* _What you are asked to do_:
Without leaving anything out, print every line of the data.

* _Given information_:
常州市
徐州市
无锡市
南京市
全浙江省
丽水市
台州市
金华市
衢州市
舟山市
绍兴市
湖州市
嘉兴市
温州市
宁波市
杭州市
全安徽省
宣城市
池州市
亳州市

* _Exercise output_:
常州市
徐州市
无锡市
南京市
全浙江省
丽水市
台州市
金华市
衢州市
舟山市
绍兴市
湖州市
嘉兴市
温州市
宁波市
杭州市
全安徽省
宣城市
池州市
亳州市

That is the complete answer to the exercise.